Top of WORKING DATA
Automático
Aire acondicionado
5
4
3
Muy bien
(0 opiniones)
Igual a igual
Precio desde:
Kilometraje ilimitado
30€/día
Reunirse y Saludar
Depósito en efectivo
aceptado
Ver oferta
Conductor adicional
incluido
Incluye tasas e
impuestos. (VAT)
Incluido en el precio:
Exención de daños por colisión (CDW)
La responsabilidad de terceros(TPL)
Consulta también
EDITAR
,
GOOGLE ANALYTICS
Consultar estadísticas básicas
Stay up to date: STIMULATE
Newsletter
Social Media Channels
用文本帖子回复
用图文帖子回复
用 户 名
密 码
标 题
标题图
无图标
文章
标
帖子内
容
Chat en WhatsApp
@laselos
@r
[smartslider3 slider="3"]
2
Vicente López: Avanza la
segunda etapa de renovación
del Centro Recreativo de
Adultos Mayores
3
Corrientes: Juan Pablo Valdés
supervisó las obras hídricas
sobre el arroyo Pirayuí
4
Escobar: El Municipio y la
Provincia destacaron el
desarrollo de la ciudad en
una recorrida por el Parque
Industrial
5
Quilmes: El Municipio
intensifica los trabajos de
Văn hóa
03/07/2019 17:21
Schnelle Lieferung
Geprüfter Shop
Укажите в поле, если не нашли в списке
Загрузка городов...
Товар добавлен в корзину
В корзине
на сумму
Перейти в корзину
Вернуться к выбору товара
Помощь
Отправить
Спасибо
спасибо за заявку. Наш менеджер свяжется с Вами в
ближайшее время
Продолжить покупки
Bottom of WORKING DATA
Top of WORKING DATA
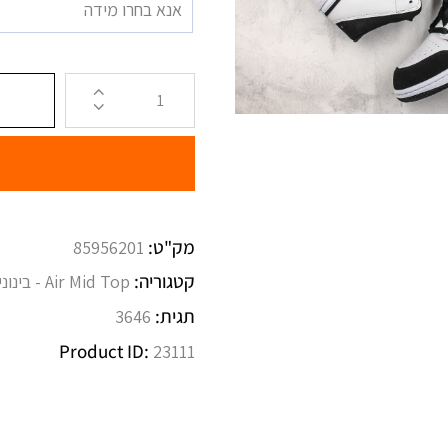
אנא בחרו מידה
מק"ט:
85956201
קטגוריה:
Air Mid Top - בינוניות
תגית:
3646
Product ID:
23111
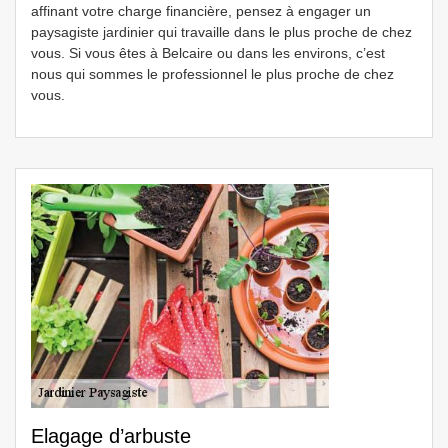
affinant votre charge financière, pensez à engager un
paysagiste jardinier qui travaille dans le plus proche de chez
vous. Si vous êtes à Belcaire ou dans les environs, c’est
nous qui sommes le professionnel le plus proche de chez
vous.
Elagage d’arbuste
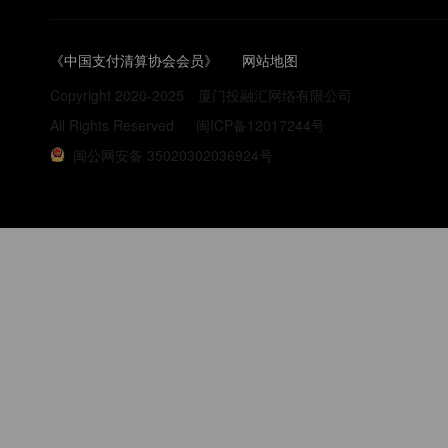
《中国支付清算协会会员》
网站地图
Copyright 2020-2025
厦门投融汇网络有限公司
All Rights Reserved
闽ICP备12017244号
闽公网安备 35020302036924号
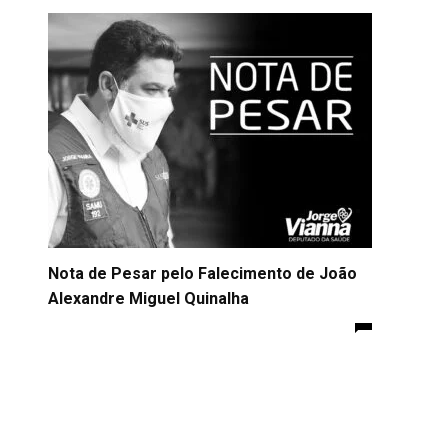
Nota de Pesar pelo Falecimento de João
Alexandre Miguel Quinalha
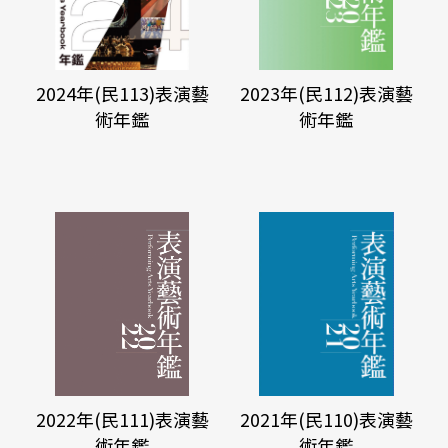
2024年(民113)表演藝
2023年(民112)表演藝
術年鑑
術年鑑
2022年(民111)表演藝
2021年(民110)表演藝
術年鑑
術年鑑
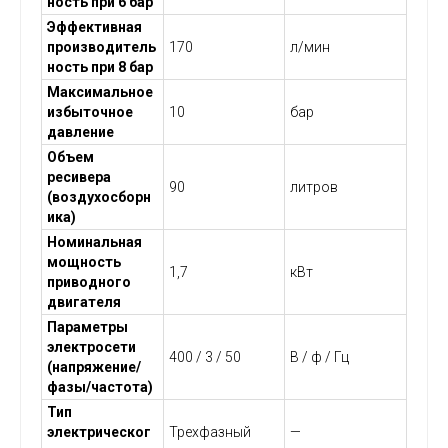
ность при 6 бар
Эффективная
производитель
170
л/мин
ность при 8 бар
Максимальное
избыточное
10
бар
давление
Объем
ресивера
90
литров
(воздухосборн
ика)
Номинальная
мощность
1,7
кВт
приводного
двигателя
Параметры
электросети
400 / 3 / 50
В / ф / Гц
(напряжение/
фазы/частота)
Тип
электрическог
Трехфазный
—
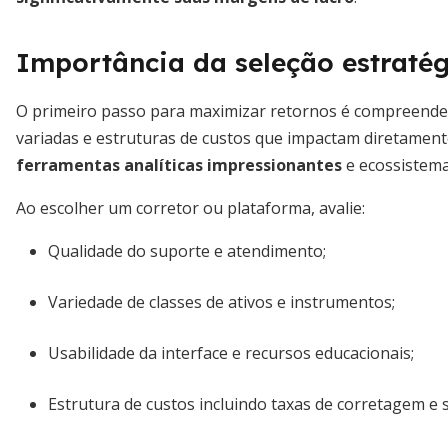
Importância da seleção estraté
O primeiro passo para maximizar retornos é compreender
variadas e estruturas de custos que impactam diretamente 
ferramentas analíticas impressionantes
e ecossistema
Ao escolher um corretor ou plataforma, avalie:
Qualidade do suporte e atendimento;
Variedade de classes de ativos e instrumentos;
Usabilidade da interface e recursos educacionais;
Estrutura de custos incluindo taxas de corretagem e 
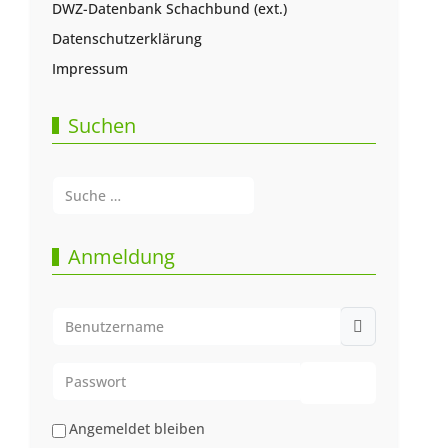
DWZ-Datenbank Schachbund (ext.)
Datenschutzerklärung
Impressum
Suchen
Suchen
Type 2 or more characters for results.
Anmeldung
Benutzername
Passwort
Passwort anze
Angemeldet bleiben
Bottom of WORKING DATA
Reproduce the data above exactly, but only from the line containing "אנא בחרו מידה" through the line containing "variadas e estruturas". Omit all pictures.

● RESULT BELOW:
אנא בחרו מידה
מק"ט:
85956201
קטגוריה:
Air Mid Top - בינוניות
תגית:
3646
Product ID:
23111
affinant votre charge financière, pensez à engager un
paysagiste jardinier qui travaille dans le plus proche de chez
vous. Si vous êtes à Belcaire ou dans les environs, c’est
nous qui sommes le professionnel le plus proche de chez
vous.
Elagage d’arbuste
《中国支付清算协会会员》
网站地图
Copyright 2020-2025
厦门投融汇网络有限公司
All Rights Reserved
闽ICP备12017244号
闽公网安备 35020302036924号
Nota de Pesar pelo Falecimento de João
Alexandre Miguel Quinalha
2024年(民113)表演藝
2023年(民112)表演藝
術年鑑
術年鑑
2022年(民111)表演藝
2021年(民110)表演藝
術年鑑
術年鑑
ность при 6 бар
Эффективная
производитель
170
л/мин
ность при 8 бар
Максимальное
избыточное
10
бар
давление
Объем
ресивера
90
литров
(воздухосборн
ика)
Номинальная
мощность
1,7
кВт
приводного
двигателя
Параметры
электросети
400 / 3 / 50
В / ф / Гц
(напряжение/
фазы/частота)
Тип
электрическог
Трехфазный
—
Importância da seleção estraté
O primeiro passo para maximizar retornos é compreender
variadas e estruturas de custos que impactam diretamente 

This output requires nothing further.